In patients with early breast cancer, elevations in bilirubin, alkaline phosphatase, and creatinine were more common in those receiving exemestane than either tamoxifen or placebo.
Reductions in bone mineral density over time are seen with AROMASIN use.
Incidence of adverse events (AEs; %) occurring in ≥10% of patients in any treatment group (AROMASIN vs tamoxifen) in the Intergroup Exemestane Study (IES): hot flushes (21.2 vs 19.9), fatigue (16.1 vs 14.7), arthralgia (14.6 vs 8.6), headache (13.1 vs 10.8), insomnia (12.4 vs 8.9), and increased sweating (11.8 vs 10.4).
In IES, discontinuation rate due to AEs was similar between AROMASIN and tamoxifen (6.3% vs 5.1%). Incidence of cardiac ischemic events (myocardial infarction, angina, and myocardial ischemia): AROMASIN 1.6%, tamoxifen 0.6%. Incidence of cardiac failure: AROMASIN 0.4%, tamoxifen 0.3%.
Most common adverse events reported for advanced breast cancer were mild to moderate and included hot flashes (13%), nausea (9%), fatigue (8%), increased sweating (4%), and increased appetite (3%).
References
- Coombes RC, Hall E, Gibson LJ, et al, for the Intergroup Exemestane Study. A randomized trial of exemestane after two to three years of tamoxifen therapy in postmenopausal women with primary breast cancer. N Engl J Med. 2004;350:1081-1092.
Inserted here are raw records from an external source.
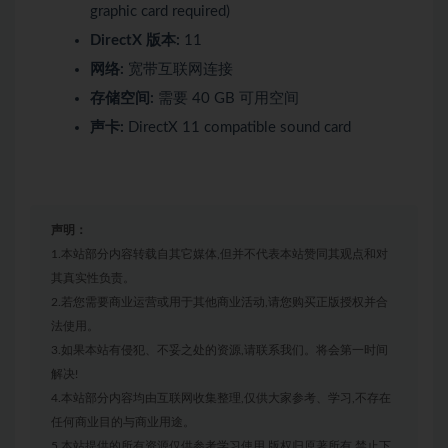
graphic card required)
DirectX 版本:
11
网络:
宽带互联网连接
存储空间:
需要 40 GB 可用空间
声卡:
DirectX 11 compatible sound card
声明：
1.本站部分内容转载自其它媒体,但并不代表本站赞同其观点和对
其真实性负责。
2.若您需要商业运营或用于其他商业活动,请您购买正版授权并合
法使用。
3.如果本站有侵犯、不妥之处的资源,请联系我们。将会第一时间
解决!
4.本站部分内容均由互联网收集整理,仅供大家参考、学习,不存在
任何商业目的与商业用途。
5.本站提供的所有资源仅供参考学习使用,版权归原著所有,禁止下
- Data on file. Pfizer Inc. New York, NY.
- AROMASIN [package insert]. New York, NY: Pfizer Inc; 2005.
- Coombes RC, Kilburn LS, Snowdon CF, et al. Survival and safety of exemestane versus tamoxifen after 2-3 years' tamoxifen treatment (Intergroup Exemestane Study): a randomized controlled trial. Lancet. 2007;369:559-570.